- WHAT TO PRODUCE:
Count the lines in the data below that include the word "Seattle", then state the total and nothing besides.

--- DATASET EXTRACT Enclosed Below ---

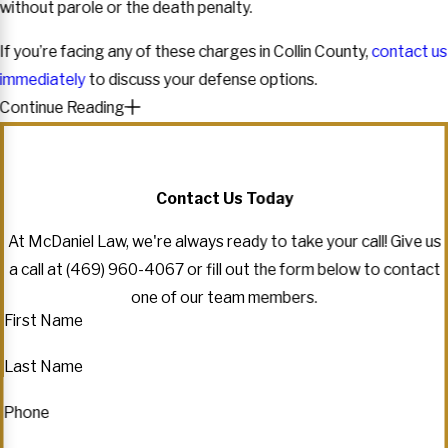
without parole or the death penalty.
If you’re facing any of these charges in Collin County,
contact us
immediately
to discuss your defense options.
Continue Reading
Contact Us Today
At McDaniel Law, we're always ready to take your call! Give us
a call at
(469) 960-4067
or fill out the form below to contact
one of our team members.
First Name
Last Name
Phone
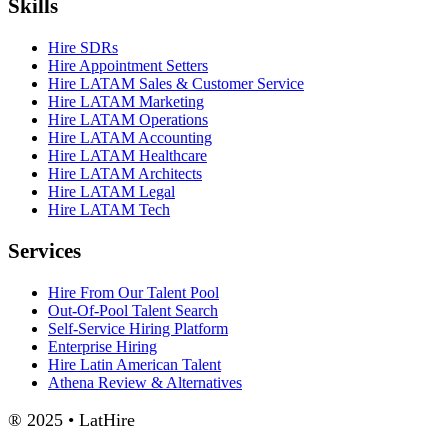
Skills
Hire SDRs
Hire Appointment Setters
Hire LATAM Sales & Customer Service
Hire LATAM Marketing
Hire LATAM Operations
Hire LATAM Accounting
Hire LATAM Healthcare
Hire LATAM Architects
Hire LATAM Legal
Hire LATAM Tech
Services
Hire From Our Talent Pool
Out-Of-Pool Talent Search
Self-Service Hiring Platform
Enterprise Hiring
Hire Latin American Talent
Athena Review & Alternatives
® 2025 • LatHire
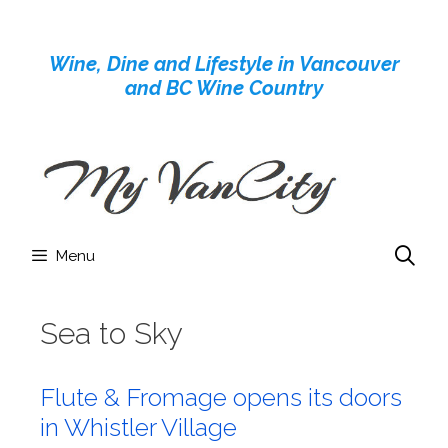
Skip
to
Wine, Dine and Lifestyle in Vancouver
content
and BC Wine Country
Menu
Sea to Sky
Flute & Fromage opens its doors
in Whistler Village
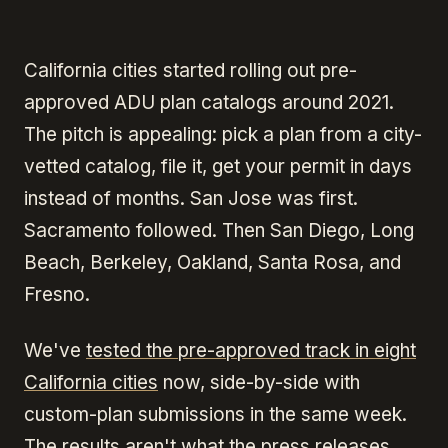
California cities started rolling out pre-
approved ADU plan catalogs around 2021.
The pitch is appealing: pick a plan from a city-
vetted catalog, file it, get your permit in days
instead of months. San Jose was first.
Sacramento followed. Then San Diego, Long
Beach, Berkeley, Oakland, Santa Rosa, and
Fresno.
We've
tested the pre-approved track in eight
California cities
now, side-by-side with
custom-plan submissions in the same week.
The results aren't what the press releases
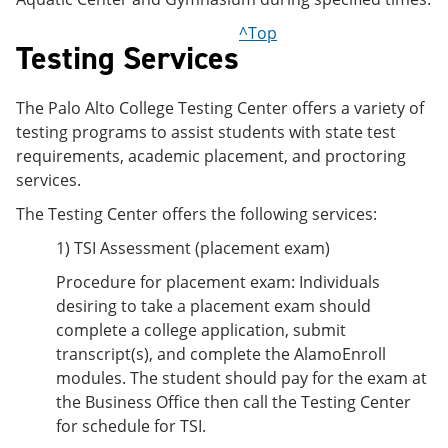
^Top
Testing Services
The Palo Alto College Testing Center offers a variety of
testing programs to assist students with state test
requirements, academic placement, and proctoring
services.
The Testing Center offers the following services:
1) TSI Assessment (placement exam)
Procedure for placement exam: Individuals
desiring to take a placement exam should
complete a college application, submit
transcript(s), and complete the AlamoEnroll
modules. The student should pay for the exam at
the Business Office then call the Testing Center
for schedule for TSI.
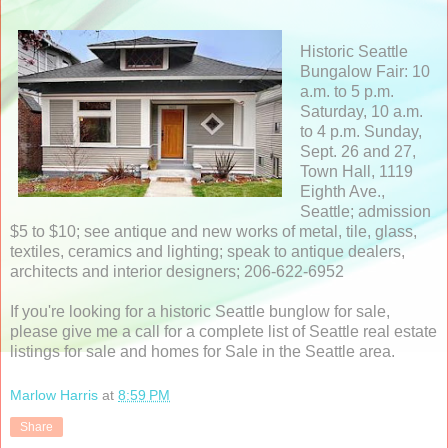
Historic Seattle
Bungalow Fair: 10
a.m. to 5 p.m.
Saturday, 10 a.m.
to 4 p.m. Sunday,
Sept. 26 and 27,
Town Hall, 1119
Eighth Ave.,
Seattle; admission
$5 to $10; see antique and new works of metal, tile, glass,
textiles, ceramics and lighting; speak to antique dealers,
architects and interior designers; 206-622-6952
If you're looking for a historic Seattle bunglow for sale,
please give me a call for a complete list of Seattle real estate
listings for sale and homes for Sale in the Seattle area.
Marlow Harris
at
8:59 PM
Share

--- End of Enclosed DATASET EXTRACT ---

- SOLUTION TO THIS EXERCISE:
5